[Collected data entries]
*-*-*

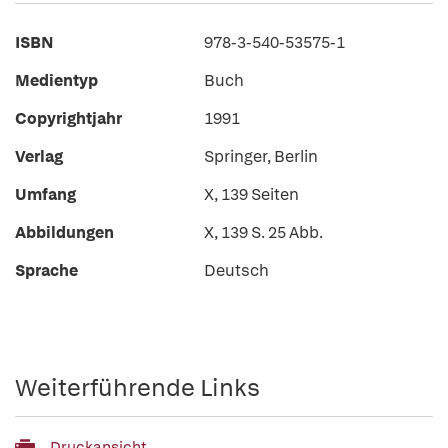
ISBN
978-3-540-53575-1
Medientyp
Buch
Copyrightjahr
1991
Verlag
Springer, Berlin
Umfang
X, 139 Seiten
Abbildungen
X, 139 S. 25 Abb.
Sprache
Deutsch
Weiterführende Links
Druckansicht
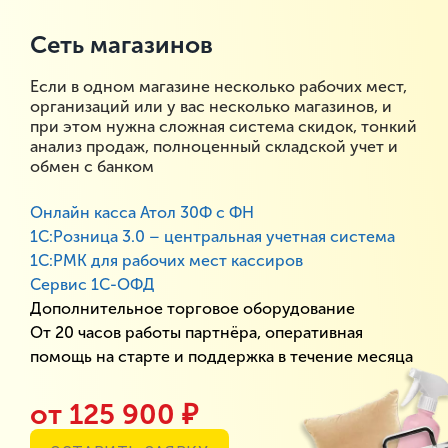
Сеть магазинов
Если в одном магазине несколько рабочих мест,
организаций или у вас несколько магазинов, и
при этом нужна сложная система скидок, тонкий
анализ продаж, полноценный складской учет и
обмен с банком
Онлайн касса Атол 30Ф с ФН
1С:Розница 3.0 – центральная учетная система
1С:РМК для рабочих мест кассиров
Сервис 1С-ОФД
Дополнительное торговое оборудование
От 20 часов работы партнёра, оперативная
помощь на старте и поддержка в течение месяца
от 125 900 ₽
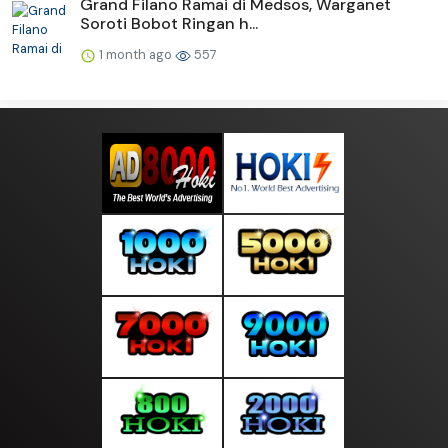
Grand Filano Ramai di Medsos, Warganet
Soroti Bobot Ringan h...
1 month ago
557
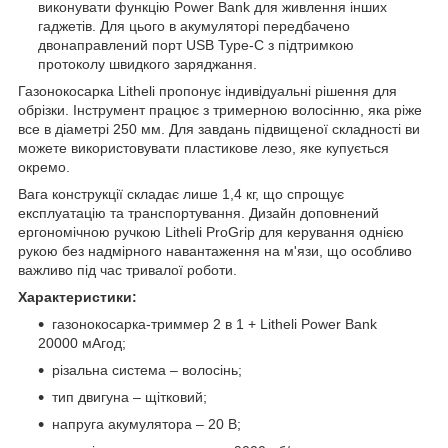
виконувати функцію Power Bank для живлення інших
гаджетів. Для цього в акумуляторі передбачено
двонаправлений порт USB Type-C з підтримкою
протоколу швидкого заряджання.
Газонокосарка Litheli пропонує індивідуальні рішення для
обрізки. Інструмент працює з тримерною волосінню, яка ріже
все в діаметрі 250 мм. Для завдань підвищеної складності ви
можете використовувати пластикове лезо, яке купується
окремо.
Вага конструкції складає лише 1,4 кг, що спрощує
експлуатацію та транспортування. Дизайн доповнений
ергономічною ручкою Litheli ProGrip для керування однією
рукою без надмірного навантаження на м'язи, що особливо
важливо під час тривалої роботи.
Характеристики:
газонокосарка-триммер 2 в 1 + Litheli Power Bank
20000 мАгод;
різальна система – волосінь;
тип двигуна – щітковий;
напруга акумулятора – 20 В;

*-*-*

Your task:
From the records above, copy exactly the stretch from the line holding "X, 139 Seiten" through the line holding "1С:РМК для рабочих мест кассиров", both ends included, without the pictures.

Answer for this exercise:
X, 139 Seiten
Abbildungen
X, 139 S. 25 Abb.
Sprache
Deutsch
Weiterführende Links
Druckansicht
Сеть магазинов
Если в одном магазине несколько рабочих мест,
организаций или у вас несколько магазинов, и
при этом нужна сложная система скидок, тонкий
анализ продаж, полноценный складской учет и
обмен с банком
Онлайн касса Атол 30Ф с ФН
1С:Розница 3.0 – центральная учетная система
1С:РМК для рабочих мест кассиров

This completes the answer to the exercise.